Facing My Fears For Life

Fear….I have never been the bravest person. I know that people look at my life, the things I do, and the place I travel and assume that I am brave. That is not the case. I am afraid of relationships, driving, hurting another person, and of getting it wrong–misstepping. While I can speak to hundreds, I still have a hard time with new groups unless I am in some type of leadership position. it takes me a lot to take a risk, but once I do, I am all in.

Lately, I have been slaying some pretty mighty dragons. I have been offered jobs all over the world, but only one clicked. It is hard to explain to someone why I am moving to a state I have run one marathon in, driven through, and visited one city. I have never seen the house I bought or met the many of the people I will be working for, but in the conversation with my soon to be supervisor came the quiet knowing that there is a shared vision there. You see, I only have 4.5 years of working left. I want them to count.

I am taking a position that I have never held, but one in which my story and the focus of my training–I cannot change the cards I have been dealt, but I can choose how to play them–might impact the struggling military member or family member. Up until this point, my focus has been on building the positive protective factors, but my journey keeps resonating with those who are struggling, those who have lost a lot, or those who stand on the brink of self-destruction. While I recognize that I cannot save everyone and while I recognize that many will never understand the fire that consumes me to keep repeating my training of the choices during devastating loss, I have been blessed with knowing that I made a difference for a few. For those few starfish, I continue to face my fears. I continue to look for the right fit.

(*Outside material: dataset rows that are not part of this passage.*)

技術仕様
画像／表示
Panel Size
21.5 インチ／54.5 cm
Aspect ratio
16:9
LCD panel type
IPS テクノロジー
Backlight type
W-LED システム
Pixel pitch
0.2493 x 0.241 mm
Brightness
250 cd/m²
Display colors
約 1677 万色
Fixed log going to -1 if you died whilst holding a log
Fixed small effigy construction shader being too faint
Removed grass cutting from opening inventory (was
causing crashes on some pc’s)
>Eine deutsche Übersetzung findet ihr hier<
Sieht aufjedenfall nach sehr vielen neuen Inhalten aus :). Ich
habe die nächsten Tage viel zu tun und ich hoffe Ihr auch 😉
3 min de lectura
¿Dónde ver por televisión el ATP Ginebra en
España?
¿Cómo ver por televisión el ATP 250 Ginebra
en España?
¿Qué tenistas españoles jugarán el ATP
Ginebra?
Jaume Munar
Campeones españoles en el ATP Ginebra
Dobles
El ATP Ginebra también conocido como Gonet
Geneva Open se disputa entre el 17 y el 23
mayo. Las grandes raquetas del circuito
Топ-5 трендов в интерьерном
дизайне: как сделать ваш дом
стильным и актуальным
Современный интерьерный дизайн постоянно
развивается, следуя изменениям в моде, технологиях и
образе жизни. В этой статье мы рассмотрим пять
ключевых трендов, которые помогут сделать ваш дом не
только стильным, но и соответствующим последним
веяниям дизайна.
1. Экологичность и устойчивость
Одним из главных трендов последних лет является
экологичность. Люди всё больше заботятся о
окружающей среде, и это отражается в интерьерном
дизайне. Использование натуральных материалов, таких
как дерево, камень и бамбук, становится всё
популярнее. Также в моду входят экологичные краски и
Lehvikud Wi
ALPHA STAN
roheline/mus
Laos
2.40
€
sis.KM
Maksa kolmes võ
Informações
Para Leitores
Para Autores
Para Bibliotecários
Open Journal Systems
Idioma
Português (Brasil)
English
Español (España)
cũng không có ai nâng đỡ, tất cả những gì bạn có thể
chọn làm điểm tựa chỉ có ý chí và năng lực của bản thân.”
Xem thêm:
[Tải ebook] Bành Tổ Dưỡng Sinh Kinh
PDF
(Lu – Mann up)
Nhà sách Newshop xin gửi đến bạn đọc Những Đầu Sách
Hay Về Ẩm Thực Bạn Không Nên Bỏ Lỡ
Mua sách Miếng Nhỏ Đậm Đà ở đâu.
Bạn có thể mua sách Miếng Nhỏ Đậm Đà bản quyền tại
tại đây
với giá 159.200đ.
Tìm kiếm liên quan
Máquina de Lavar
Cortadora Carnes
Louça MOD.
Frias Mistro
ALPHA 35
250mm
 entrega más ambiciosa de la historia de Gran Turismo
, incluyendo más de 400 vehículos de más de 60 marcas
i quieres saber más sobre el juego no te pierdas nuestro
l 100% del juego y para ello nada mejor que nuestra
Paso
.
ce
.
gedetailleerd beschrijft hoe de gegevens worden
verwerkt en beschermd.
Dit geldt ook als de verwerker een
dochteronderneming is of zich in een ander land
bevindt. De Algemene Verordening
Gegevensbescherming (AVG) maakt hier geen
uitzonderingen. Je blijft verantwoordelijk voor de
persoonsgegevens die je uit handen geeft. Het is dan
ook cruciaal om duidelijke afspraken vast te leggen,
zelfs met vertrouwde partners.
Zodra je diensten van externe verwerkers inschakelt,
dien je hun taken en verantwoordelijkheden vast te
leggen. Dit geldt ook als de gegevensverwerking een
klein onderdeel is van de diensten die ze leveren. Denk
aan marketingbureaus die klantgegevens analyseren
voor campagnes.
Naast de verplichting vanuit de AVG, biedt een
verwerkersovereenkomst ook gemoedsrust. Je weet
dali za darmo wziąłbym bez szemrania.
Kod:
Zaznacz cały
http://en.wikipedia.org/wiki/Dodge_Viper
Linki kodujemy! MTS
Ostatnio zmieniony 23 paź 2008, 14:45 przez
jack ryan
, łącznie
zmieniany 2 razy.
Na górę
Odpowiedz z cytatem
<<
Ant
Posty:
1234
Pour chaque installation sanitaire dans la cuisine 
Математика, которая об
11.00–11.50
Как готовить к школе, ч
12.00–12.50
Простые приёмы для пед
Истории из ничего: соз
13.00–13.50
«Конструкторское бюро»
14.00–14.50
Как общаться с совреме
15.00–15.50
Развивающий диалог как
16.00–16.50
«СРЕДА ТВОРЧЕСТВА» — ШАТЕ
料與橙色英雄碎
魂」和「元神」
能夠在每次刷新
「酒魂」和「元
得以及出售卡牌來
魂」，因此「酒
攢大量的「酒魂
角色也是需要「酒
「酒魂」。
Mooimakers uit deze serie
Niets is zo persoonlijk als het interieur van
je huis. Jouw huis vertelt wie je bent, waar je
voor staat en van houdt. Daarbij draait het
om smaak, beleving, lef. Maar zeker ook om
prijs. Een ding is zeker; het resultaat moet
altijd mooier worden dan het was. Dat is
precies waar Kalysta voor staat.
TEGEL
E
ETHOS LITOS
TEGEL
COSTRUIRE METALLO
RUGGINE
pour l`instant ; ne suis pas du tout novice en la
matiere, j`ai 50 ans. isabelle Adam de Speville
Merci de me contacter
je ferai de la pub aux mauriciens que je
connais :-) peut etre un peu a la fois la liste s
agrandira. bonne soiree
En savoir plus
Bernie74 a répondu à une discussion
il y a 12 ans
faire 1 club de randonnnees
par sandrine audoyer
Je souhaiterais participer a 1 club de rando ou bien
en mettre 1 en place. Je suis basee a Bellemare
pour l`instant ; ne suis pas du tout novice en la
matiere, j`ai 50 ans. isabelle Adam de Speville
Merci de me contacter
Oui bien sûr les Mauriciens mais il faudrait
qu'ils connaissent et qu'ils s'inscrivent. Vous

MO? Heck, I have always referred to it as Misery. At this point, I only have my brother and his family that I fit with, but I recognize that will change. It took me a few years here. It won’t take that long there because I have changed and I do not want to hide in my house any more, but moving from my friends and what I know is gouging my heart. I know my job and I know my tribe here. As I have researched and as I train, though, positive trauma growth comes from these well thought choices.

MO fits. It is the Midwest and my brother picked the house that has always been a part of my dreams. This house has the deck, the porch, and the lake. This house has room for a hanging porch swing and a small children’s play house. This house is filled with light and promise–I run to that. While I always thought that my future held CO or WA, MO offered me that chance to be more than my story and more than my volunteer activism. Yes, those areas are my heart, but I am looking forward to what next. When I retire, I want to fit somewhere and to have the home that welcomes me. I want a place that beckons me even if my days are lived alone.

While on the surface this leap may seem like a hasty choice, indeed it was not. I run to the job where I sense that I may continue to impact my military family and policy. I run to a state and a house where I see that I can fit and where I am comfortable. I relax into the knowing that the Midwest values, climate, and cost of living fit me.

Driving is another area that while I avoid it, I can do it. Today, I had to drive far enough and in busy enough traffic that I literally had my stomach in knots. Fear is like that sometimes. I took a deep breath and made myself do it. While city driving is never going to be something I am comfortable with due to the shifting vision from adrenal issues, I can take a train, bus, Uber, or shuttle. There is more than one way to face one’s fears.

Relationships are harder. I do well one on one and once I get to know people. I am great in a group if I am the boss, leader, teacher, speaker, or with kids. Other than that, yes, I know I still stand back initially, but that isn’t the whole story. The rest of the story is that I look for ways to connect one on one separate from a group. I am loyal to the core and my heart is huge. Once I connect, I am connected for life. Fear is faced in a unique manner, but ultimately the success is lasting.

Fear is not something I enjoy facing, but I simply cannot cower in any corners. I choose to face my fears even when I do not want to because I cannot let fear own me. I know how short life can be. I do not want to waste my minutes running from the life I dream of, chase, and want with all that I am. In that awareness, I can take a giant breath, scrunch my eyes shut, and leap towards the unseen and unknown. Cowabunga….I believe in me.

Comments

  1. Big help, big help. And suvrelatipe news of course.